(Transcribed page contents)
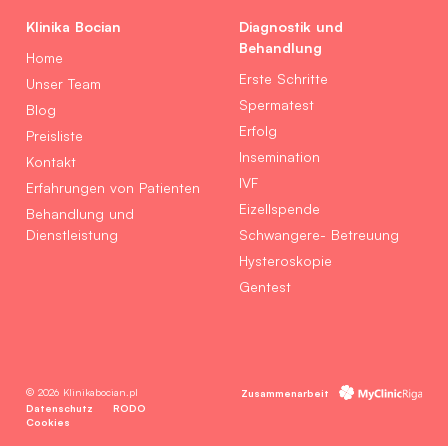
Klinika Bocian
Diagnostik und
Behandlung
Home
Erste Schritte
Unser Team
Spermatest
Blog
Erfolg
Preisliste
Insemination
Kontakt
IVF
Erfahrungen von Patienten
Eizellspende
Behandlung und
Dienstleistung
Schwangere- Betreuung
Hysteroskopie
Gentest
© 2026 Klinikabocian.pl
Zusammenarbeit
Datenschutz
RODO
Cookies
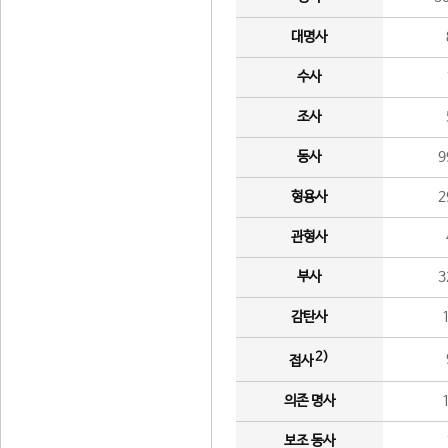
대명사
수사
조사
동사
9
형용사
2
관형사
부사
3
감탄사
2)
접사
의존 명사
보조 동사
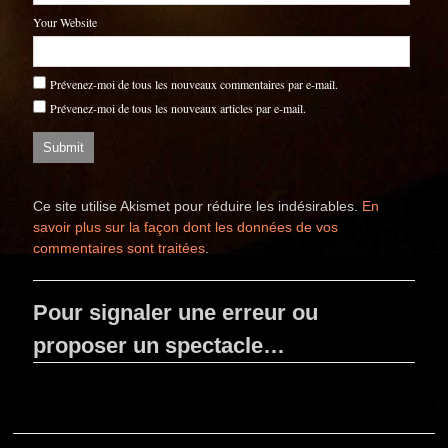
Your Website
Prévenez-moi de tous les nouveaux commentaires par e-mail.
Prévenez-moi de tous les nouveaux articles par e-mail.
Ce site utilise Akismet pour réduire les indésirables.
En
savoir plus sur la façon dont les données de vos
commentaires sont traitées
.
Pour signaler une erreur ou
proposer un spectacle…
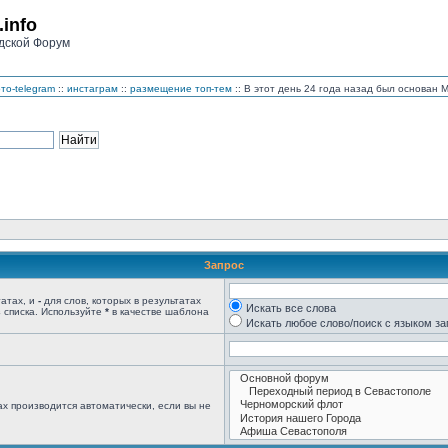
.info
дской Форум
то-telegram
::
инстаграм
::
размещение топ-тем
:: В этот день 24 года назад был основан
Запрос
татах, и
-
для слов, которых в результатах
Искать все слова
 списка. Используйте
*
в качестве шаблона
Искать любое слово/поиск с языком з
х производится автоматически, если вы не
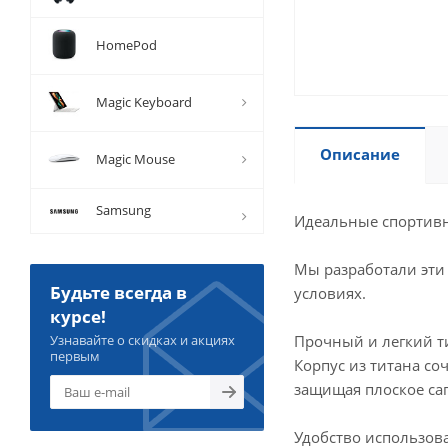
HomePod
Magic Keyboard
Описание
Magic Mouse
Samsung
Идеальные спортивн
Мы разработали эти
Будьте всегда в
условиях.
курсе!
Прочный и легкий т
Узнавайте о скидках и акциях
первым
Корпус из титана со
защищая плоское сап
Удобство использов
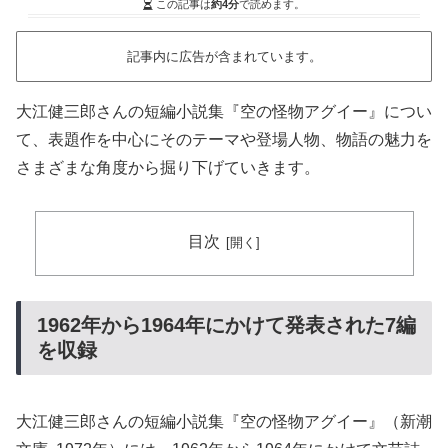
この記事は
約4分
で読めます。
記事内に広告が含まれています。
大江健三郎さんの短編小説集『空の怪物アグイー』につい
て、表題作を中心にそのテーマや登場人物、物語の魅力を
さまざまな角度から掘り下げていきます。
目次
1962年から1964年にかけて発表された7編
を収録
大江健三郎さんの短編小説集『空の怪物アグイー』（新潮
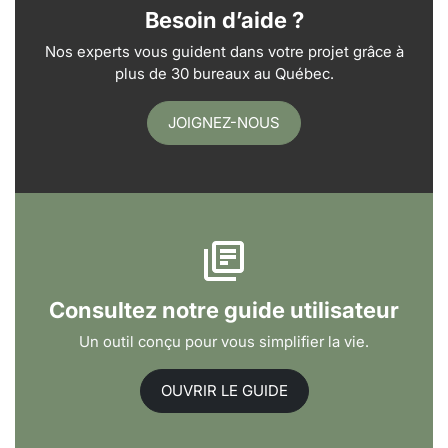
Besoin d’aide ?
Nos experts vous guident dans votre projet grâce à
plus de 30 bureaux au Québec.
JOIGNEZ-NOUS
Consultez notre guide utilisateur
Un outil conçu pour vous simplifier la vie.
OUVRIR LE GUIDE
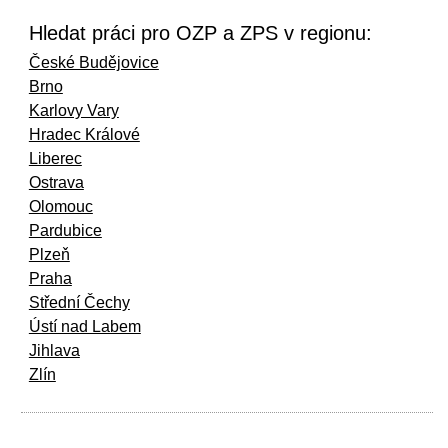
Hledat práci pro OZP a ZPS v regionu:
České Budějovice
Brno
Karlovy Vary
Hradec Králové
Liberec
Ostrava
Olomouc
Pardubice
Plzeň
Praha
Střední Čechy
Ústí nad Labem
Jihlava
Zlín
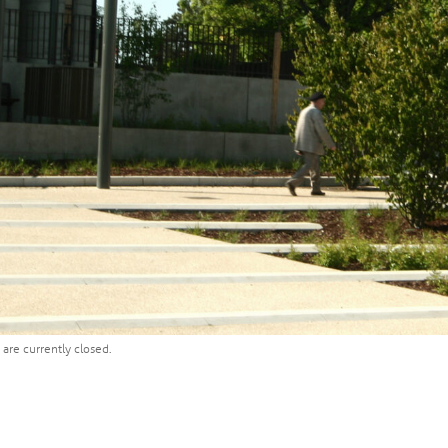
are currently closed.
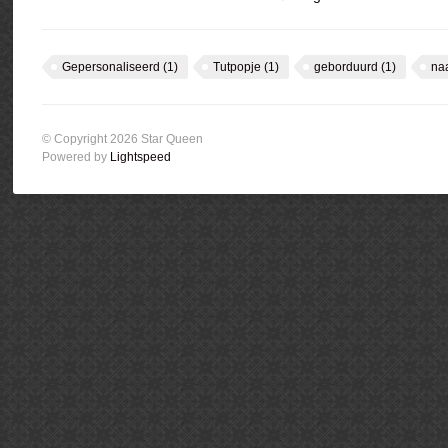
Gepersonaliseerd
(1)
Tutpopje
(1)
geborduurd
(1)
na
© Copyright 2026 Star Queen
Powered by
Lightspeed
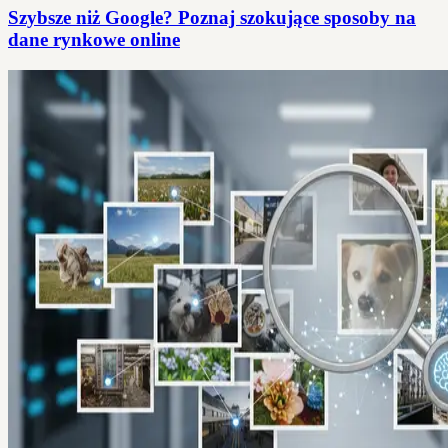
Szybsze niż Google? Poznaj szokujące sposoby na
dane rynkowe online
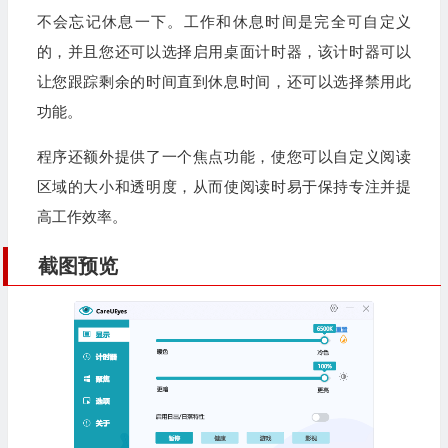
不会忘记休息一下。工作和休息时间是完全可自定义
的，并且您还可以选择启用桌面计时器，该计时器可以
让您跟踪剩余的时间直到休息时间，还可以选择禁用此
功能。
程序还额外提供了一个焦点功能，使您可以自定义阅读
区域的大小和透明度，从而使阅读时易于保持专注并提
高工作效率。
截图预览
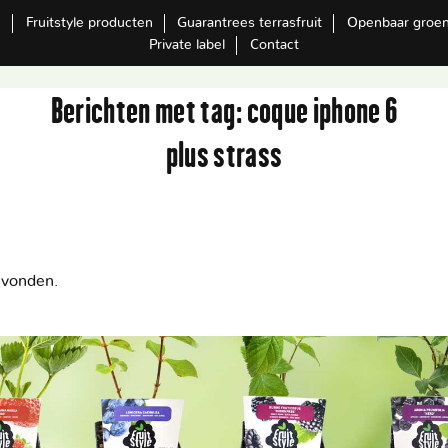
m
Fruitstyle producten
Guarantrees terrasfruit
Openbaar groe
Private label
Contact
Berichten met tag:
coque iphone 6
plus strass
evonden.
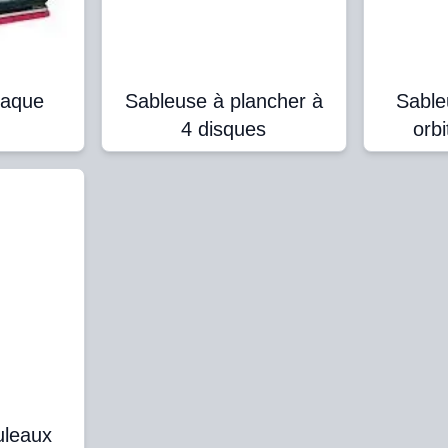
laque
Sableuse à plancher à
Sable
4 disques
orb
uleaux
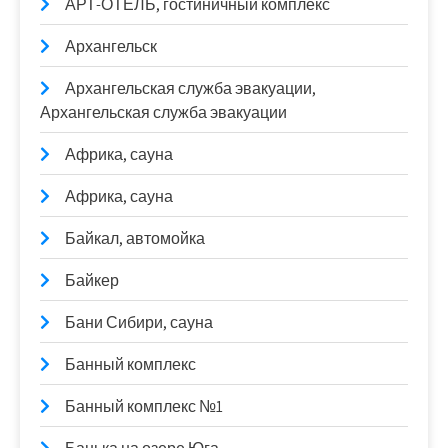
АРТ-ОТЕЛЬ, гостиничный комплекс
Архангельск
Архангельская служба эвакуации,
Архангельская служба эвакуации
Африка, сауна
Африка, сауна
Байкал, автомойка
Байкер
Бани Сибири, сауна
Банный комплекс
Банный комплекс №1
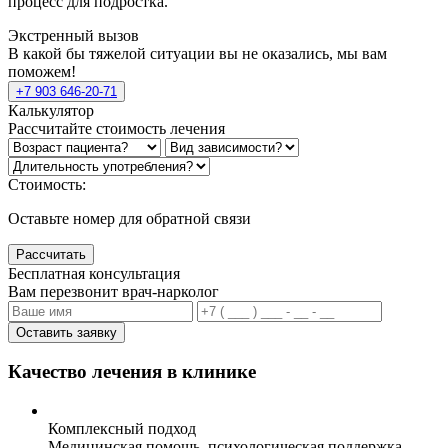
процесс для подростка.
Экстренный вызов
В какой бы тяжелой ситуации вы не оказались, мы вам
поможем!
+7 903 646-20-71
Калькулятор
Рассчитайте стоимость лечения
Стоимость:
Оставьте номер для обратной связи
Рассчитать
Бесплатная консультация
Вам перезвонит врач-нарколог
Оставить заявку
Качество лечения в клинике
Комплексный подход
Медицинская помощь, психологическая поддержка,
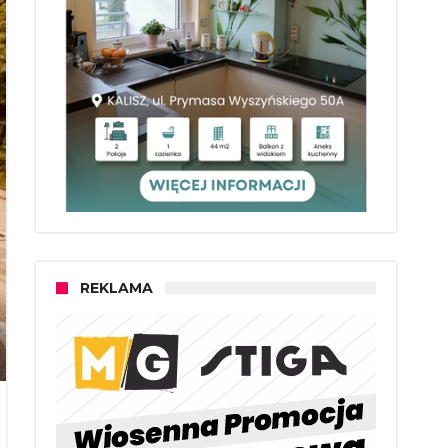
REKLAMA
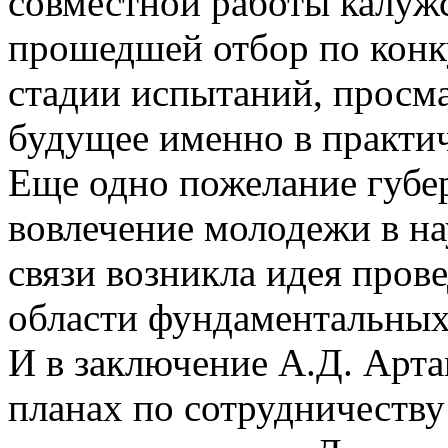
совместной работы калуж
прошедшей отбор по конк
стадии испытаний, просм
будущее именно в практич
Еще одно пожелание губер
вовлечение молодежи в на
связи возникла идея пров
области фундаментальных
И в заключение А.Д. Арт
планах по сотрудничеств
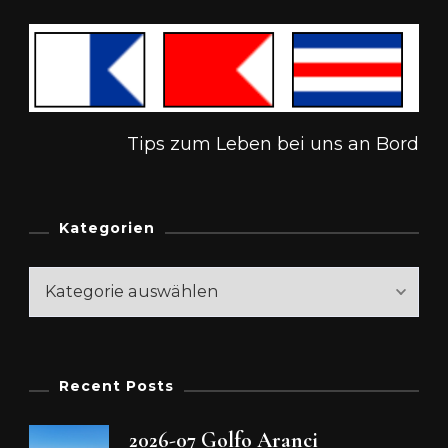
Tips zum Leben bei uns an Bord
Kategorien
Kategorien
Recent Posts
2026-07 Golfo Aranci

_Work to complete_:
Each line from the beginning of the entries up to and including the one containing "記事内に広告が含まれています。" must be restated exactly. Pictures are to be left out.

_Answer box_:
Klinika Bocian
Diagnostik und
Behandlung
Home
Erste Schritte
Unser Team
Spermatest
Blog
Erfolg
Preisliste
Insemination
Kontakt
IVF
Erfahrungen von Patienten
Eizellspende
Behandlung und
Dienstleistung
Schwangere- Betreuung
Hysteroskopie
Gentest
© 2026 Klinikabocian.pl
Zusammenarbeit
Datenschutz
RODO
Cookies
대명사
수사
조사
동사
9
형용사
2
관형사
부사
3
감탄사
2)
접사
의존 명사
보조 동사
Your Website
Prévenez-moi de tous les nouveaux commentaires par e-mail.
Prévenez-moi de tous les nouveaux articles par e-mail.
Ce site utilise Akismet pour réduire les indésirables.
En
savoir plus sur la façon dont les données de vos
commentaires sont traitées
.
Pour signaler une erreur ou
proposer un spectacle…
.info
дской Форум
то-telegram
::
инстаграм
::
размещение топ-тем
:: В этот день 24 года назад был основан
Запрос
татах, и
-
для слов, которых в результатах
Искать все слова
 списка. Используйте
*
в качестве шаблона
Искать любое слово/поиск с языком з
х производится автоматически, если вы не
HomePod
Magic Keyboard
Описание
Magic Mouse
Samsung
Идеальные спортивн
Мы разработали эти
Будьте всегда в
условиях.
курсе!
Прочный и легкий т
Узнавайте о скидках и акциях
первым
Корпус из титана со
защищая плоское сап
Удобство использов
この記事は
約4分
で読めます。
記事内に広告が含まれています。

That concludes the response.